Что значит векторизовать циклы for в Python? Есть ли другой способ записи вложенных циклов for?

Я новичок в Python и в своих исследованиях я всегда сталкиваюсь с библиотекой NumPy.

Ответ 1

Python for циклов по своей сути медленнее, чем их аналог C.

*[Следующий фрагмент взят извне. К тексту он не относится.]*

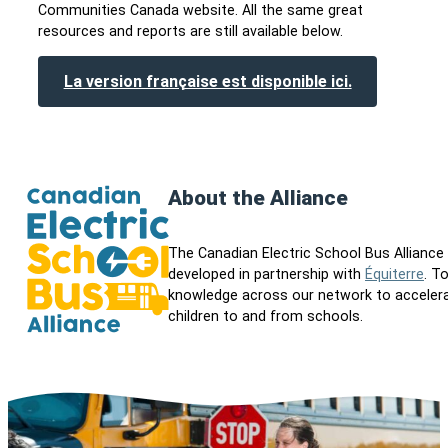
Communities Canada website. All the same great
resources and reports are still available below.
La version française est disponible ici.
About the Alliance
The Canadian Electric School Bus Allianc
developed in partnership with
Équiterre
. T
knowledge across our network to accelerate
children to and from schools.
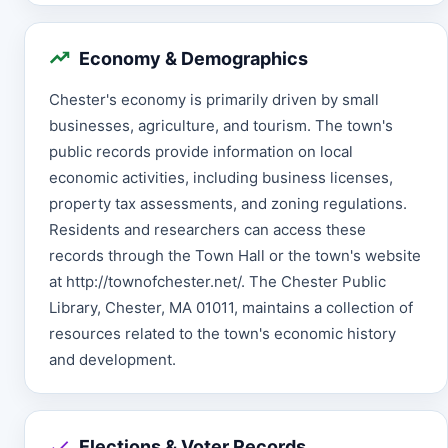
Economy & Demographics
Chester's economy is primarily driven by small
businesses, agriculture, and tourism. The town's
public records provide information on local
economic activities, including business licenses,
property tax assessments, and zoning regulations.
Residents and researchers can access these
records through the Town Hall or the town's website
at http://townofchester.net/. The Chester Public
Library, Chester, MA 01011, maintains a collection of
resources related to the town's economic history
and development.
Elections & Voter Records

Вот почему numpy предлагает векторизованные действия на массивах numpy. Он толкает цикл for вы обычно делаете на Python до уровня C, что намного быстрее. numpy предлагает векторизованные ("C level for loop") альтернативы вещам, которые в противном случае должны выполняться по-разному ("Уровень Python for цикла").

import numpy as np
from timeit import Timer

li = list(range(500000))
nump_arr = np.array(li)

def python_for():
    return [num + 1 for num in li]

def numpy_add():
    return nump_arr + 1

print(min(Timer(python_for).repeat(10, 10)))
print(min(Timer(numpy_add).repeat(10, 10)))

#  0.725692612368003
#  0.010465986942008954

Носифицированное добавление numpy было в x70 раз быстрее.

Ответ 2

Здесь определение от Уэса МакКинни:

Массивы важны, потому что они позволяют вам выражать пакетные операции с данными без записи каких-либо циклов. Обычно это называется векторизация. Любые арифметические операции между массивами одинакового размера применяют операцию elementwise.

Векторизованная версия:

>>> import numpy as np
>>> arr = np.array([[1., 2., 3.], [4., 5., 6.]])
>>> arr * arr
array([[  1.,   4.,   9.],
       [ 16.,  25.,  36.]])

То же самое с петлями в собственном Python (вложенном) списке:

>>> arr = arr.tolist()
>>> res = [[0., 0., 0.], [0., 0., 0.]]
>>> for idx1, row in enumerate(arr):
        for idx2, val2 in enumerate(row):
            res[idx1][idx2] = val2 * val2
>>> res
[[1.0, 4.0, 9.0], [16.0, 25.0, 36.0]]

Как эти две операции сравниваются? Версия NumPy занимает 436 нс; версия Python занимает 3,52 мкс (3520 нс). Эта большая разница в "малых" временах называется микроизверением, и это становится важным, когда вы работаете с большими данными или повторяете операции тысячи или миллионы раз.